Nations have recognized that "The price of peace is ongoing vigilance." These words may be paraphrased for consideration by boards as follows, "The price of good governance is ongoing vigilance." The facts in the Disney case speak directly to the challenge of boards exercising proper diligence. Chancellor Chandler's opinion and the documents from the case speak not only to Disney's decision to seek the services of Ovitz, but also to the manner in which Disney sought these services and, in particular, the roles of Eisner and of board members serving on the compensation committee.

Despite Chancellor Chandler's positive finding for the defendants, his observations regarding weaknesses in the process are insightful and suggest that the lack of board vigilance could have resulted in a different outcome. Regarding the termination of Ovitz, Chancellor Chandler again points to the importance of not only the authority to undertake an action, but the process by which an action is undertaken.

Chancellor Chandler's thoughtful insights point to the need for "ongoing vigilance" on the part of boards. Given that opportunities may arise for a firm which must be addressed in a brief window of time, given the sensitivity of employment at senior levels and the fact that boardroom discussion of feelings regarding the CEO or other senior management may not be workable given the difference in feelings of various board members, and given numerous other issues, boards must not only insure that there are proper assignments/delegations of authority, but also must insure that the associated processes are supportable.

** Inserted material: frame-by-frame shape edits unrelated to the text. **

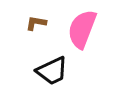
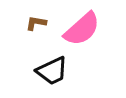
pink semicircle: rotated 153 degrees counterclockwise
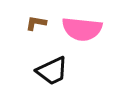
pink semicircle: rotated 48 degrees clockwise
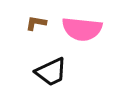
black trapezoid: moved 1 px left, 1 px down
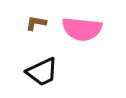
black trapezoid: moved 9 px left
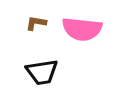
black trapezoid: rotated 16 degrees clockwise
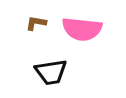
black trapezoid: moved 9 px right
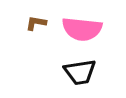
black trapezoid: moved 29 px right
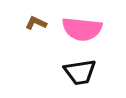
brown L-shape: rotated 15 degrees clockwise
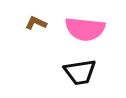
pink semicircle: moved 3 px right
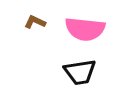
brown L-shape: moved 1 px left, 1 px up
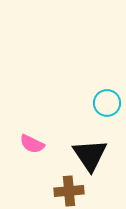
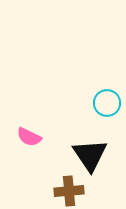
pink semicircle: moved 3 px left, 7 px up
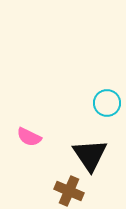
brown cross: rotated 28 degrees clockwise
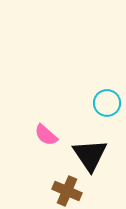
pink semicircle: moved 17 px right, 2 px up; rotated 15 degrees clockwise
brown cross: moved 2 px left
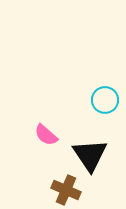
cyan circle: moved 2 px left, 3 px up
brown cross: moved 1 px left, 1 px up
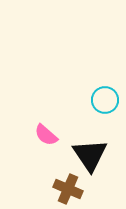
brown cross: moved 2 px right, 1 px up
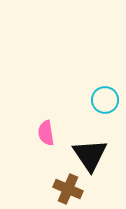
pink semicircle: moved 2 px up; rotated 40 degrees clockwise
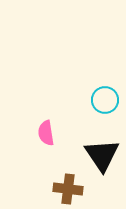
black triangle: moved 12 px right
brown cross: rotated 16 degrees counterclockwise
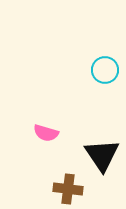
cyan circle: moved 30 px up
pink semicircle: rotated 65 degrees counterclockwise
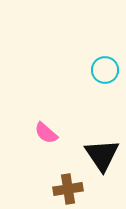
pink semicircle: rotated 25 degrees clockwise
brown cross: rotated 16 degrees counterclockwise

Interestingly, Disney's circumstances offered an additional challenge to board vigilance. Disney's success under Eisner and Wells in the period 1984-1995 was spectacular. Ten thousand dollars invested in Disney stock in September 1984 was worth approximately $160,000 by July 1994, while $10,000 invested in the S&P index over this period would have an approximate value of $56,000. Given Eisner and Wells dedication and success, it could be expected that the Disney board's respect and trust for the two of them grew over that period. Given significant levels of confidence and comfort in the firm's management team, it can certainly be understood that a board could perhaps become slightly more relaxed in the way they were addressing their responsibilities. Notwithstanding what may have actually happened at Disney regarding the relationship between the board and Eisner, Chancellor Chandler's comments point to the risk of a board perhaps relaxing in the addressing of their responsibilities. It may be that, regardless of the extent of a relationship or the depth of trust and respect that is developed over the course of that relationship, a board, and senior management, must continue to be vigilant in addressing their respective responsibilities.

Disney had a well thought out shareholder orientated compensation culture and negotiated the Ovitz arrangement within the framework of its compensation culture and in a form that was consistent with the compensation of other members of Disney senior management. Yet these positives were weakened by the court's views of Eisner and the board as set out in Chancellor Chandler's opinion. The Chancellor's insights point to the need for continual consideration and observation of board and management practices and processes.

The authors agree, not only based on their own executive experience and that of their colleagues, but also based on their involvement in numerous complex commercial litigation matters covering a broad range of industries and business organization structures. Again and again, as in Disney, the Delaware courts, and others, have focused on board and management roles, responsibilities, practices and processes, and whether these have been addressed in an acceptable manner.